Aspirus St. Luke’s serves cookout to thank EMS crews
Aspirus St. Luke’s handed out hamburgers to EMS crews, but the bigger story was a system under strain, with St. Louis County logging 194,454 911 calls in 2024.

Hamburgers in the Emergency Department Ambulance Garage were a small thank-you, but the message behind Aspirus St. Luke’s EMS Week cookout was unmistakable: emergency medical crews are carrying more than a meal’s worth of pressure across the Northland.
The Duluth hospital hosted the cookout Wednesday, May 21, 2025, from 11 a.m. to 1 p.m. at 1012 E. 2nd Street as part of EMS Appreciation Week, which ran May 18-24. The event was aimed at the paramedics, firefighters, law enforcement officers, and EMS professionals who stabilize patients in the field, move them to the hospital, and often shape what happens before a doctor ever sees the case.
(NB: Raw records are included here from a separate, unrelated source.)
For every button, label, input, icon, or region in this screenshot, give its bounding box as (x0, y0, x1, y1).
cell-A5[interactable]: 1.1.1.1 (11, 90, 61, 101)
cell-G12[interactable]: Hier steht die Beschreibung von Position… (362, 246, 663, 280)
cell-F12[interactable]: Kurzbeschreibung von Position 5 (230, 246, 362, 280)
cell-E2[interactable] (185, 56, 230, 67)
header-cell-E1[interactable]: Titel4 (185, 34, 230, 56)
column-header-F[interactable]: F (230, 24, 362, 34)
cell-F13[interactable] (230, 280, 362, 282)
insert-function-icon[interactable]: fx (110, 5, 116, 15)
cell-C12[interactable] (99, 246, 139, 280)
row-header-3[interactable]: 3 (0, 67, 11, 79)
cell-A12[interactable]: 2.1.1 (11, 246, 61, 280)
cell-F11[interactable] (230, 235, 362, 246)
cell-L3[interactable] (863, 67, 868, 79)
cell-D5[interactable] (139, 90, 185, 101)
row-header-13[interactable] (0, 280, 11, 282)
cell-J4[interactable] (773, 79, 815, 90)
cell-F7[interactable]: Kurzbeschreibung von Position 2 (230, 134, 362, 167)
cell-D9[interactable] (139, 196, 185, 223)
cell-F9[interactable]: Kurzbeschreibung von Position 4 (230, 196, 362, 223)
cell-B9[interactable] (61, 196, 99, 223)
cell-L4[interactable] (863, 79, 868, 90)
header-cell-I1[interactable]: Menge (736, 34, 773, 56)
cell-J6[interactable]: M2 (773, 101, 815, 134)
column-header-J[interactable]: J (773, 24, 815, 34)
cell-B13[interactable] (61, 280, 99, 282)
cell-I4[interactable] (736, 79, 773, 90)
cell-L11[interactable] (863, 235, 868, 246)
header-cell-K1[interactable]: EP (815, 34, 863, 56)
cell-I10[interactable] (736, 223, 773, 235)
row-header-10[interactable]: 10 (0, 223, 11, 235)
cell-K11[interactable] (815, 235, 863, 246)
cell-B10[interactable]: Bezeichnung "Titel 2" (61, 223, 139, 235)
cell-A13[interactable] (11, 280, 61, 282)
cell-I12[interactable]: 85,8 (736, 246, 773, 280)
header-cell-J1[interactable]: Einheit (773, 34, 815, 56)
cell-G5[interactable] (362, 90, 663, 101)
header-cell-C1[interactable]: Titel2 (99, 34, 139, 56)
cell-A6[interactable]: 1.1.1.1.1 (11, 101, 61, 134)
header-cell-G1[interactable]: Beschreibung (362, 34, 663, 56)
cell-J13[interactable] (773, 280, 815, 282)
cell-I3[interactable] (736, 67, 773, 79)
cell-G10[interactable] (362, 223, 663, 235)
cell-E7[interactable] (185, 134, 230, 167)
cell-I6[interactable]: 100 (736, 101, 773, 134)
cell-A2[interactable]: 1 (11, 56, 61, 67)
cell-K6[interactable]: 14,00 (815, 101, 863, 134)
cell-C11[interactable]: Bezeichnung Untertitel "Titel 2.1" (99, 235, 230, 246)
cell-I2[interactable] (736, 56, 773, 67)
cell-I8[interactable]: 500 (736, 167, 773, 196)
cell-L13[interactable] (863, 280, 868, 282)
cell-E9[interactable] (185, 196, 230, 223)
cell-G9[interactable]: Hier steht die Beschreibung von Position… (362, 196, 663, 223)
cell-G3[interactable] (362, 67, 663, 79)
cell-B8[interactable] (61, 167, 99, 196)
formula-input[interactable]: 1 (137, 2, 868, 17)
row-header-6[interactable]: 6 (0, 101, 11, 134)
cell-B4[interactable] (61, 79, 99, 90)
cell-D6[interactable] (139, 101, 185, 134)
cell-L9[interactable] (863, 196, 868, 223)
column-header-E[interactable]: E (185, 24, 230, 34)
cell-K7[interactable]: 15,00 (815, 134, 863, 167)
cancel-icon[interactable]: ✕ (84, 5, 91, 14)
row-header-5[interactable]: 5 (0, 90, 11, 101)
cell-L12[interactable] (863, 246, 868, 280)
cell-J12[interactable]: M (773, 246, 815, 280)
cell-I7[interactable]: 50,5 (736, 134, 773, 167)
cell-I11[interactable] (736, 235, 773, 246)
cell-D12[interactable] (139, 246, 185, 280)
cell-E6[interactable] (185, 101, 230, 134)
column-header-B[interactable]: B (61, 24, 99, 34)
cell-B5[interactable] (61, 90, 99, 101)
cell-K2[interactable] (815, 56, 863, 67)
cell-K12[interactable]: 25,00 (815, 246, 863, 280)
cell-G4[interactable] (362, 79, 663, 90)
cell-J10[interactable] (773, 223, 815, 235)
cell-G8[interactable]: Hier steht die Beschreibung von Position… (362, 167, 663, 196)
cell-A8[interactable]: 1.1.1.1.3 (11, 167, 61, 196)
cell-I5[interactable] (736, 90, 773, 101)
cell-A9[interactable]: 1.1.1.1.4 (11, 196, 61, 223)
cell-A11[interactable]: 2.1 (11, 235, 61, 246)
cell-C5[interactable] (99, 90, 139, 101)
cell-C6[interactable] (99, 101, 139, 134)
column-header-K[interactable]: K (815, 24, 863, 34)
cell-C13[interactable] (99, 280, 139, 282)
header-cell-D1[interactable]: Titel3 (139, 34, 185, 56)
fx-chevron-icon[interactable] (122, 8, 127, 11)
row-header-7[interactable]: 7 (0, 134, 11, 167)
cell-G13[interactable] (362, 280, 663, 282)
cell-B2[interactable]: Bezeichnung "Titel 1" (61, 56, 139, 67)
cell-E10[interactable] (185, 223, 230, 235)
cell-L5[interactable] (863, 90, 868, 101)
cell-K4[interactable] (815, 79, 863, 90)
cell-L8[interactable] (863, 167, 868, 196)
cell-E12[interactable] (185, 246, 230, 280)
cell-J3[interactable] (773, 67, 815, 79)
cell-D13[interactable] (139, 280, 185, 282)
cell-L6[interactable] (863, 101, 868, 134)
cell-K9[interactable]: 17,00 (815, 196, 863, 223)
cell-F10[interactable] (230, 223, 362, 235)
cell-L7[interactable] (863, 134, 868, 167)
Dr. Dylan Wyatt, the department chair and medical director of emergency medicine, said EMS professionals are a throughline of support for the community. That is not just ceremonial language in a city like Duluth or a county as large and spread out as St. Louis County. EMS crews answer falls, crashes, cardiac emergencies, and medical crises, and they are the ones relaying vital information while the patient is still in transit.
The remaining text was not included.